◆ Exercise requirements ◆
Show each line of the data below in which "відеоконференції" occurs.

--- Records supplied ---

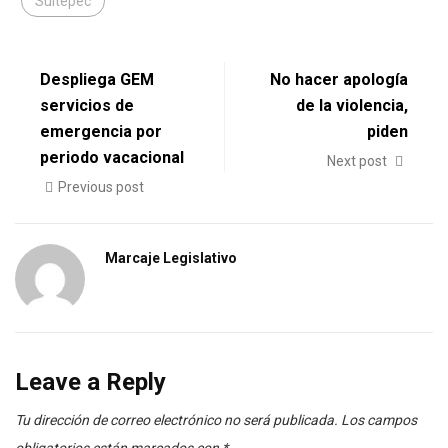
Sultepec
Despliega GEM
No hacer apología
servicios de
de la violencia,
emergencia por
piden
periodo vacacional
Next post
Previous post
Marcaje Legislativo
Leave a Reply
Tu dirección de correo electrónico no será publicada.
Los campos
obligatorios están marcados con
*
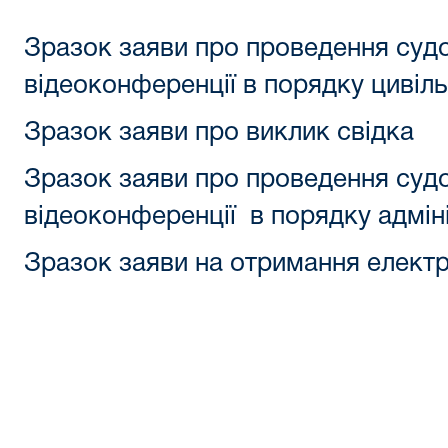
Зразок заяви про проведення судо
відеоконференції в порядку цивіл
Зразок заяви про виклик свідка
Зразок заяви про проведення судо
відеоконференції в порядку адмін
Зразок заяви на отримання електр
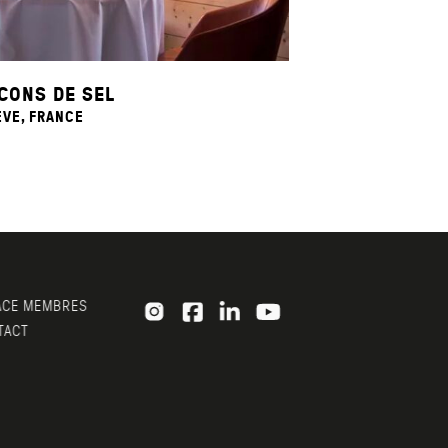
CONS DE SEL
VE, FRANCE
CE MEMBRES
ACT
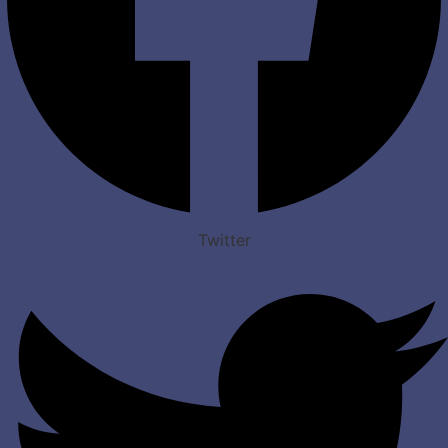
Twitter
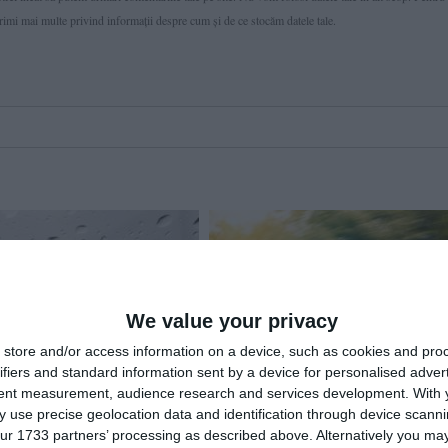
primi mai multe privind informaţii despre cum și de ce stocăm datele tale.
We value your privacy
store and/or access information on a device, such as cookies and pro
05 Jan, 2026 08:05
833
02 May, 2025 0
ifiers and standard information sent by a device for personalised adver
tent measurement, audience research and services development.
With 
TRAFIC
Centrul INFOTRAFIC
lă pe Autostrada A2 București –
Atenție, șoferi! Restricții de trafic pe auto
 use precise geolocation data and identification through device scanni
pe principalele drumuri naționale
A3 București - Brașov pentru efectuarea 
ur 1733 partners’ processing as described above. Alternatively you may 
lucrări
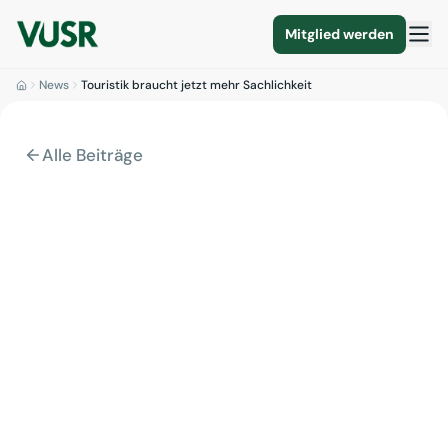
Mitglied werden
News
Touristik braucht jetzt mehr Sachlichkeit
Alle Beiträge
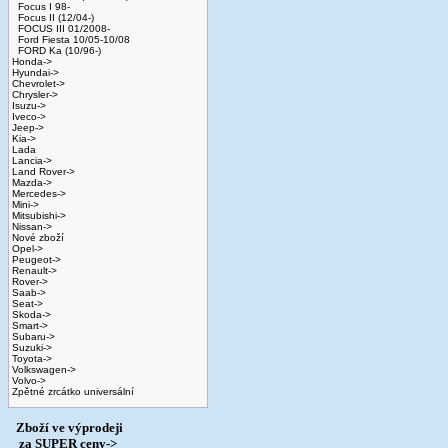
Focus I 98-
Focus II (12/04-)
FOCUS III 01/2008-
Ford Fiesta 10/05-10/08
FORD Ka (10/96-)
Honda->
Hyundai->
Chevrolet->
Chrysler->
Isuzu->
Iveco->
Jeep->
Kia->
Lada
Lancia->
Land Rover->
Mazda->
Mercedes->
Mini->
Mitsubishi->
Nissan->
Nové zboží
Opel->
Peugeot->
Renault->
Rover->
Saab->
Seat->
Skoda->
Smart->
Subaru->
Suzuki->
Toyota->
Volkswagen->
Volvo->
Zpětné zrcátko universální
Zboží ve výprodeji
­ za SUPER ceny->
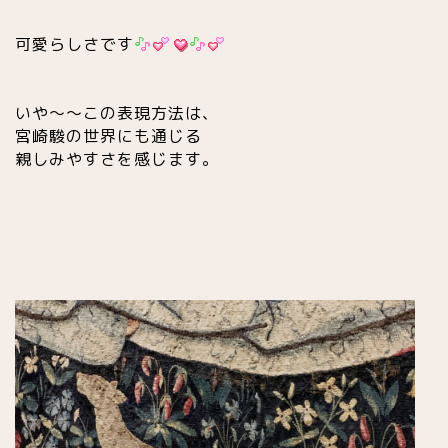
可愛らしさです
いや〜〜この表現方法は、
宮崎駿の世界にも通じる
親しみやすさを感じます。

---
--- Records supplied ---

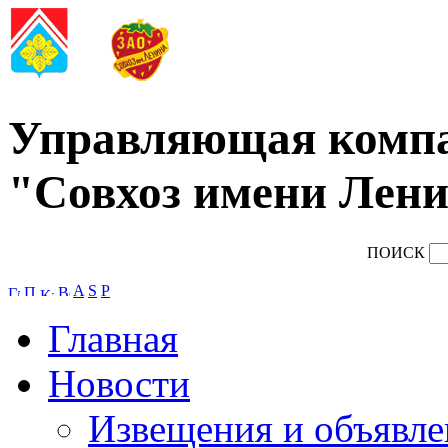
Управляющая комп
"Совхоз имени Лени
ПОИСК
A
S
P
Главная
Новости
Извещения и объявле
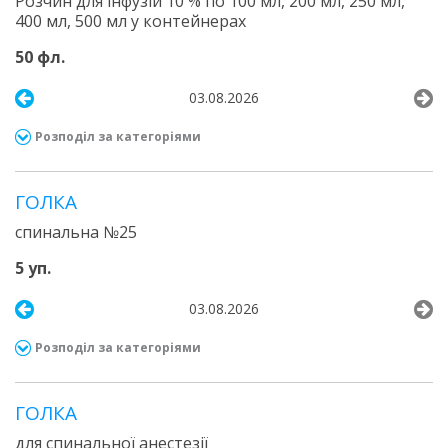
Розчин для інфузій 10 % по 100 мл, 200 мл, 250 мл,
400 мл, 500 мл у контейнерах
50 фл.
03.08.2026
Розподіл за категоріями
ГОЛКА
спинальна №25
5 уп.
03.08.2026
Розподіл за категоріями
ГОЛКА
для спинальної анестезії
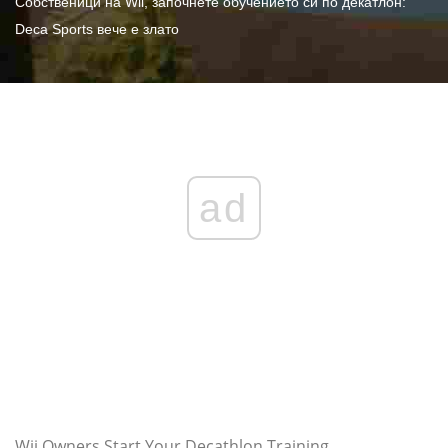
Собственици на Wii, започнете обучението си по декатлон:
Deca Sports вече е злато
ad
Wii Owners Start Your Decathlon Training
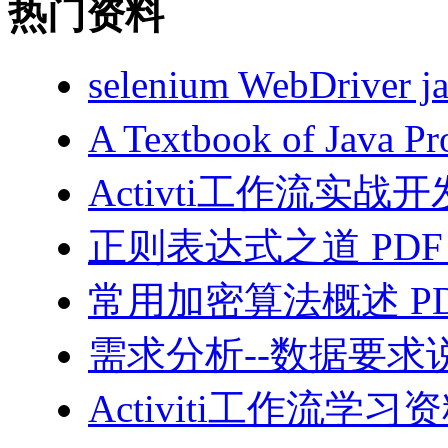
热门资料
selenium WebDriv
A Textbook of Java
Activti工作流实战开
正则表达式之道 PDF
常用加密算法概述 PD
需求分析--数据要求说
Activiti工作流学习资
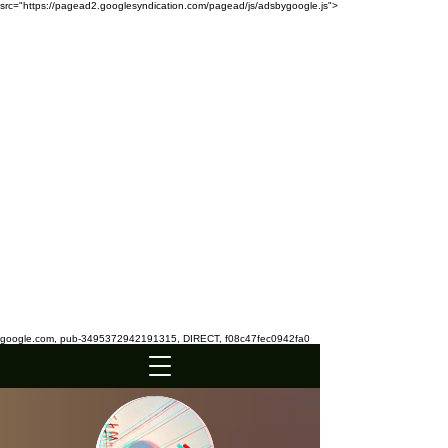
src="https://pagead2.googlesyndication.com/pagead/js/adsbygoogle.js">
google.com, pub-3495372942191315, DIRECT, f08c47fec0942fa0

---

◆ Answer box ◆
відеоконференції в порядку цивіл
відеоконференції в порядку адмін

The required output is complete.